Julia Margaret Cameron’s work can be loosely divided in two strands: the first are portraits of her contemporaries and family members; and the second are allegorical works depicting historical or literary characters. Beatrice Cenci falls into the second category. ln this photograph, Cameron’s niece May Prinsep plays the role of Beatrice Cenci, a sixteenth-century Italian noblewoman whose family were the subject of a scandalous murder trial in Rome. Beatrice, her siblings and mother were accused of assassinating their father, whom they accused of abuse, rape and incest. The public was captivated by the trial, which nonetheless resulted in the torture, conviction, and execution of the Cenci family. The tragic story inspired many artists and writers, including the painter Guido Reni and the English Romantic poet Percy Shelley, who wrote a play about the Cenci family in 1819 after seeing Reni’s portrait of Beatrice in ltaly. The composition of Cameron’s photograph is also based on the Reni portrait.

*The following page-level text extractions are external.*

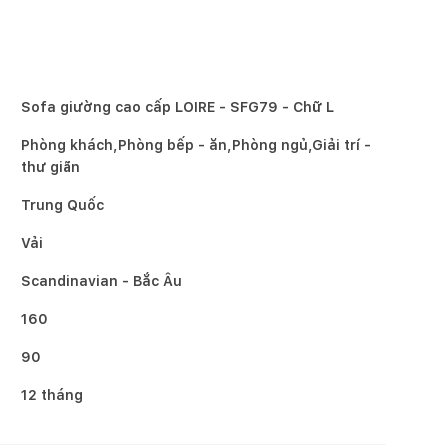
Sofa giường cao cấp LOIRE - SFG79 - Chữ L
Phòng khách,Phòng bếp - ăn,Phòng ngủ,Giải trí -
thư giãn
Trung Quốc
Vải
Scandinavian - Bắc Âu
160
90
12 tháng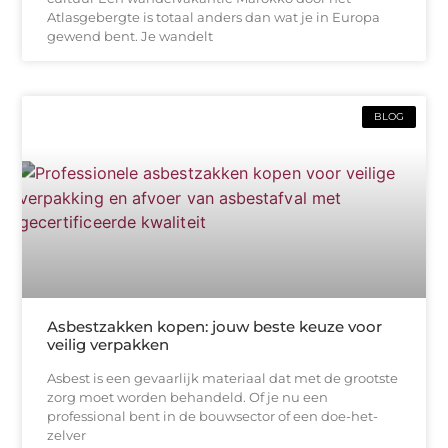
Atlasgebergte is totaal anders dan wat je in Europa
gewend bent. Je wandelt
BLOG
Asbestzakken kopen: jouw beste keuze voor
veilig verpakken
Asbest is een gevaarlijk materiaal dat met de grootste
zorg moet worden behandeld. Of je nu een
professional bent in de bouwsector of een doe-het-
zelver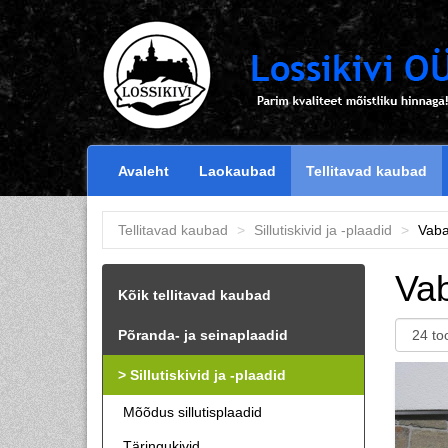
Skip to main content
Avaleht
Laokaubad
Tellitavad kaubad
Tellitavad kaubad
Sillutiskivid ja -plaadid
Vaba
Vab
Kõik tellitavad kaubad
Põranda- ja seinaplaadid
Sillutiskivid ja -plaadid
Mõõdus sillutisplaadid
Täringukivid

The Poet Laureate Alfred, Lord Tennyson was Julia Margaret Cameron’s close friend and neighbour on the Isle of Wight, and Cameron made many portraits of him during the course of their friendship. Cameron was well-known for her lack of interest in the crisp, technically accomplished commercial photography of her time, preferring instead to make use of the imperfections of her medium for artistic purposes. In this portrait of Lord Tennyson – as in many of Cameron’s portraits – the focus is deliberately soft. Cameron said of her focusing tecnique that when ‘coming to something which, to my eye, was very beautiful, I stopped there instead of screwing on the lens to the more definite focus which all other photographers insist upon.’ Many of her contemporaries criticised what they saw as her lack of proficiency in the technical aspects of photography. However, Cameron continued to make use of technical imperfections of her wet plate collodion negatives – a notoriously complex process – to allude to the hand of the artist in the making of the image and differentiate her photography from commercial and scientific fields, instead placing it on a par with fine art painting and sculpture.
Julia Margaret Cameron (1815-1879) was at the forefront of nineteenth-century artistic photography, and at the centre of a group of Victorian artists, scientists and intellectuals, many of whom she made portraits of. She was born in Kolkata 200 years ago this year – and died in 1879 in Sri Lanka.